This got me interested in a spinoff, and of course a TM, zut, was there before me. So, for anyone like minded,
Yeah. The terminology could get a bit ambiguous, as three-quarters portrait is commonly also used to denote length (head & shoulders portrait, three-quarters portrait, full length portrait.) So, if you want to be more precise, you say “profile/three-quarters/full face view” for the angle at which you are viewing your subject.
Maybe it’s short for “ten characters.” If you count the blank space between the two words and the period, then ten chars. is 10 characters.
Wow.
ETA: The ten character minimum must be a guest thing.
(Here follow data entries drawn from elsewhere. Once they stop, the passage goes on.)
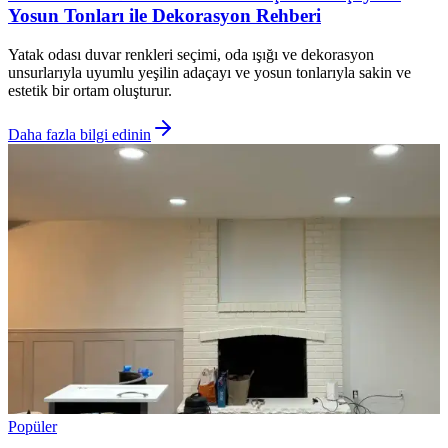
Yosun Tonları ile Dekorasyon Rehberi
Yatak odası duvar renkleri seçimi, oda ışığı ve dekorasyon
unsurlarıyla uyumlu yeşilin adaçayı ve yosun tonlarıyla sakin ve
estetik bir ortam oluşturur.
Daha fazla bilgi edinin
Popüler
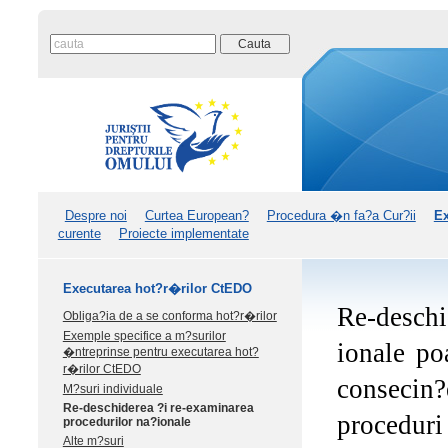
Despre noi
Curtea European?
Procedura �n fa?a Cur?ii
Ex
curente
Proiecte implementate
Executarea hot?r�rilor CtEDO
Re-desch
Obliga?ia de a se conforma hot?r�rilor
Exemple specifice a m?surilor
ionale po
�ntreprinse pentru executarea hot?
r�rilor CtEDO
consecin?
M?suri individuale
Re-deschiderea ?i re-examinarea
proceduri
procedurilor na?ionale
Alte m?suri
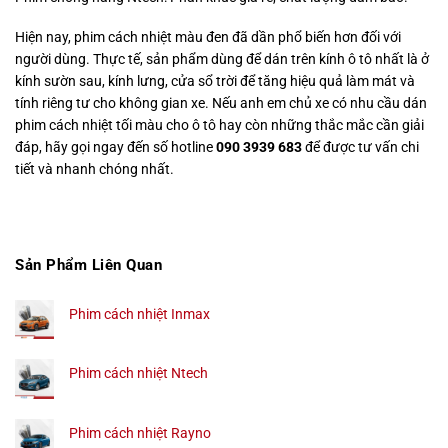
Hiện nay, phim cách nhiệt màu đen đã dần phổ biến hơn đối với
người dùng. Thực tế, sản phẩm dùng để dán trên kính ô tô nhất là ở
kính sườn sau, kính lưng, cửa sổ trời để tăng hiệu quả làm mát và
tính riêng tư cho không gian xe. Nếu anh em chủ xe có nhu cầu dán
phim cách nhiệt tối màu cho ô tô hay còn những thắc mắc cần giải
đáp, hãy gọi ngay đến số hotline
090 3939 683
để được tư vấn chi
tiết và nhanh chóng nhất.
Sản Phẩm Liên Quan
Phim cách nhiệt Inmax
Phim cách nhiệt Ntech
Phim cách nhiệt Rayno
I posted the above and it went right through.
Last I checked, this board only required 2 characters in a post.
nm
No, Lord Feldon is correct.
Coins weren’t issued for Edward VIII, but the pattern coins show him facing left as well.
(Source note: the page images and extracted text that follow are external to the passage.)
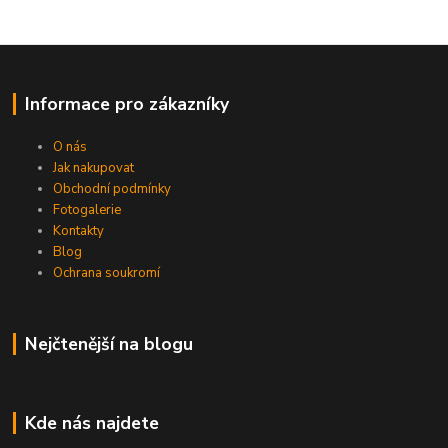
Informace pro zákazníky
O nás
Jak nakupovat
Obchodní podmínky
Fotogalerie
Kontakty
Blog
Ochrana soukromí
Nejčtenější na blogu
Kde nás najdete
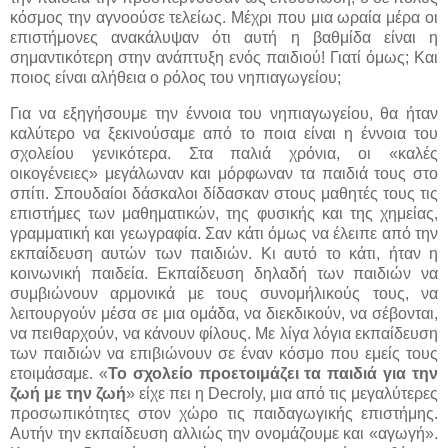
κόσμος την αγνοούσε τελείως. Μέχρι που μια ωραία μέρα οι
επιστήμονες ανακάλυψαν ότι αυτή η βαθμίδα είναι η
σημαντικότερη στην ανάπτυξη ενός παιδιού! Γιατί όμως; Και
ποιος είναι αλήθεια ο ρόλος του νηπιαγωγείου;
Για να εξηγήσουμε την έννοια του νηπιαγωγείου, θα ήταν
καλύτερο να ξεκινούσαμε από το ποια είναι η έννοια του
σχολείου γενικότερα. Στα παλιά χρόνια, οι «καλές
οικογένειες» μεγάλωναν και μόρφωναν τα παιδιά τους στο
σπίτι. Σπουδαίοι δάσκαλοι δίδασκαν στους μαθητές τους τις
επιστήμες των μαθηματικών, της φυσικής και της χημείας,
γραμματική και γεωγραφία. Σαν κάτι όμως να έλειπε από την
εκπαίδευση αυτών των παιδιών. Κι αυτό το κάτι, ήταν η
κοινωνική παιδεία. Εκπαίδευση δηλαδή των παιδιών να
συμβιώνουν αρμονικά με τους συνομήλικούς τους, να
λειτουργούν μέσα σε μια ομάδα, να διεκδικούν, να σέβονται,
να πειθαρχούν, να κάνουν φίλους. Με λίγα λόγια εκπαίδευση
των παιδιών να επιβιώνουν σε έναν κόσμο που εμείς τους
ετοιμάσαμε. «
Το σχολείο προετοιμάζει τα παιδιά για την
ζωή με την ζωή
» είχε πει η Decroly, μια από τις μεγαλύτερες
προσωπικότητες στον χώρο τις παιδαγωγικής επιστήμης.
Αυτήν την εκπαίδευση αλλιώς την ονομάζουμε και «αγωγή».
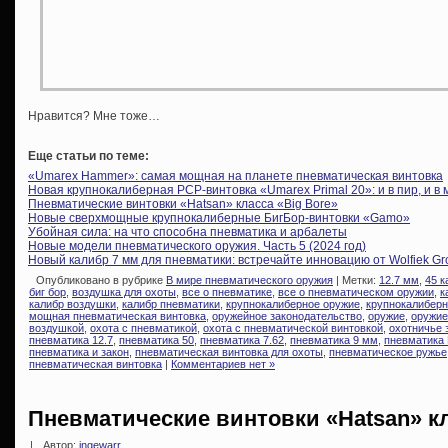
Нравится? Мне тоже…
Еще статьи по теме:
«Umarex Hammer»: самая мощная на планете пневматическая винтовка
Новая крупнокалиберная PCP-винтовка «Umarex Primal 20»: и в пир, и в 
Пневматические винтовки «Hatsan» класса «Big Bore»
Новые сверхмощные крупнокалиберные БигБор-винтовки «Gamo»
Убойная сила: на что способна пневматика и арбалеты
Новые модели пневматического оружия. Часть 5 (2024 год)
Новый калибр 7 мм для пневматики: встречайте инновацию от Wolfiek Gr
Опубликовано в рубрике
В мире пневматического оружия
| Метки:
12.7 мм
,
45 к
биг бор
,
воздушка для охоты
,
все о пневматике
,
все о пневматическом оружии
,
к
калибр воздушки
,
калибр пневматики
,
крупнокалиберное оружие
,
крупнокалибер
мощная пневматическая винтовка
,
оружейное законодательство
,
оружие
,
оружие
воздушкой
,
охота с пневматикой
,
охота с пневматической винтовкой
,
охотничье 
пневматика 12.7
,
пневматика 50
,
пневматика 7.62
,
пневматика 9 мм
,
пневматика
пневматика и закон
,
пневматическая винтовка для охоты
,
пневматическое ружье
пневматическая винтовка
|
Комментариев нет »
Пневматические винтовки «Hatsan» кл
|
Автор:
ingewarr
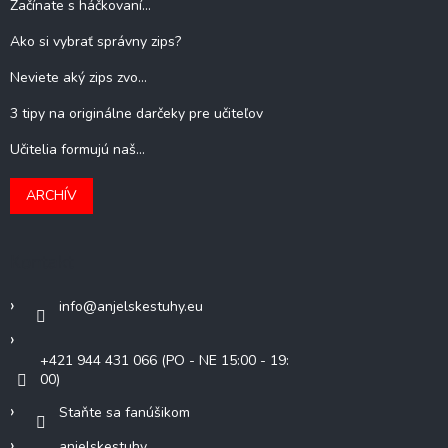
Začínate s háčkovaní...
Ako si vybrať správny zips?
Neviete aký zips zvo...
3 tipy na originálne darčeky pre učiteľov
Učitelia formujú naš...
ARCHÍV
Kontakt
info
@
anjelskestuhy.eu
+421 944 431 066 (PO - NE 15:00 - 19:
00)
Staňte sa fanúšikom
anjelskestuhy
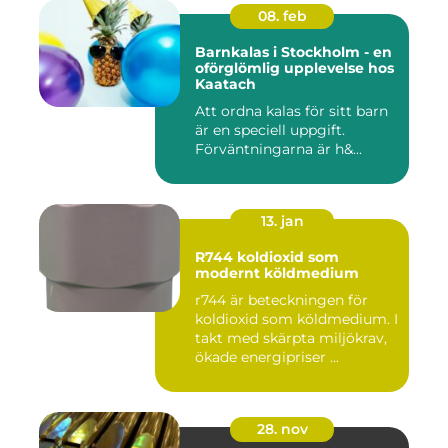
08. feb
Barnkalas i Stockholm - en
oförglömlig upplevelse hos
Kaatach
Att ordna kalas för sitt barn
är en speciell uppgift.
Förväntningarna är h&...
13. jan
R744 koldioxid som
modernt köldmedium
r744 är beteckningen för
koldioxid som köldmedium. I
takt med skärpta miljökrav,
ökade energipriser ...
28. nov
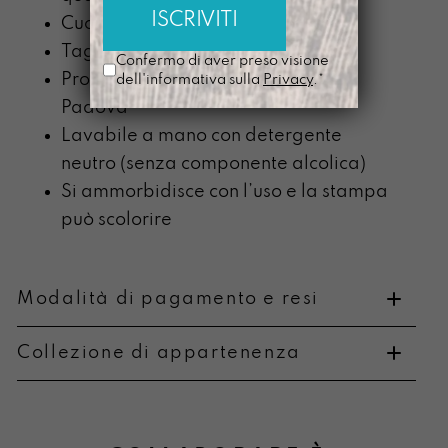
Cucita con un filo grigio matita
Tagliata a mano
Confermo di aver preso visione
Prodotta nel nostro laboratorio di
dell'informativa sulla
Privacy
.*
Padova
Lavabile a mano con detergente
neutro (senza componente alcolica)
Si ammorbidisce con l’uso e la stampa
può scolorire
Modalità di pagamento e resi
Collezione di appartenenza
Metodi di pagamento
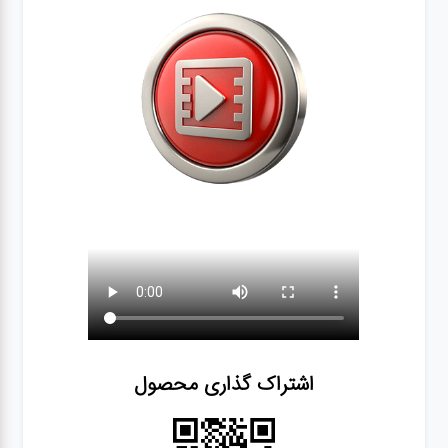
اشتراک گذاری محصول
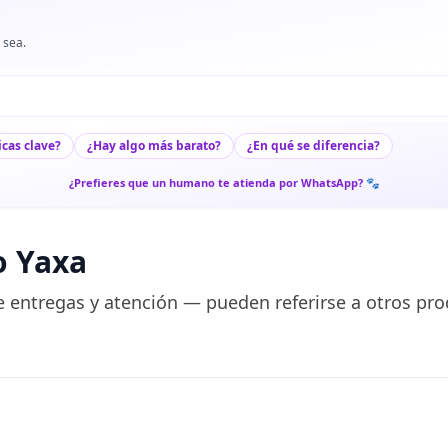
 sea.
icas clave?
¿Hay algo más barato?
¿En qué se diferencia?
¿Prefieres que un humano te atienda por WhatsApp? 🐾
o Yaxa
 entregas y atención — pueden referirse a otros pro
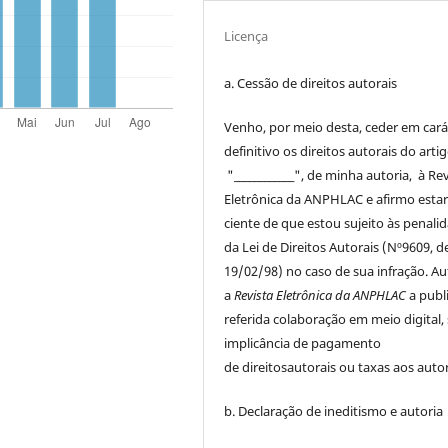
Licença
a. Cessão de
direitos
autorais
Venho, por meio desta, ceder em cará
definitivo os
direitos
autorais
do arti
"____________", de minha autoria, à
Rev
Eletrônica da ANPHLAC
e afirmo esta
ciente de que estou sujeito às penali
da Lei de
Direitos
Autorais
(Nº9609, d
19/02/98) no caso de sua infração. Au
a
Revista Eletrônica da ANPHLAC
a publ
referida colaboração em meio digital,
implicância de pagamento
de
direitos
autorais
ou taxas aos autor
b. Declaração de ineditismo e autoria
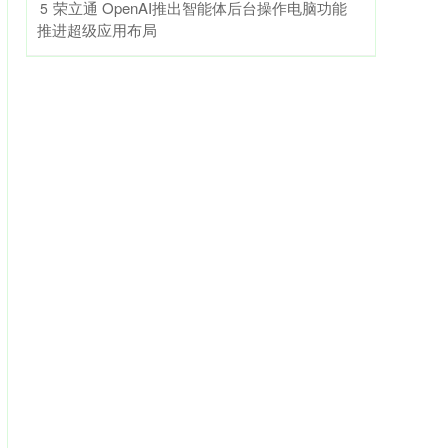
​荣立通 OpenAI推出智能体后台操作电脑功能
5
推进超级应用布局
George VI faced left, the same direction George V faced, on the basis that Edward VIII should have faced right.
Edward apparently thought that his hair parting looked better, thus he wanted to face left as well, according to the wiki article on Edward VIII.
As a counterexample, I submith the following:
http://www.australian-threepence.com/images/australia-2005-2-dollar.jpg
3/4 face and an interesting vertical angle too.
Linky no worky.
If you just hit “enter” on the address in the URL bar, it’ll show up. Some places don’t allow direct linking, so you just have to enter it yourself.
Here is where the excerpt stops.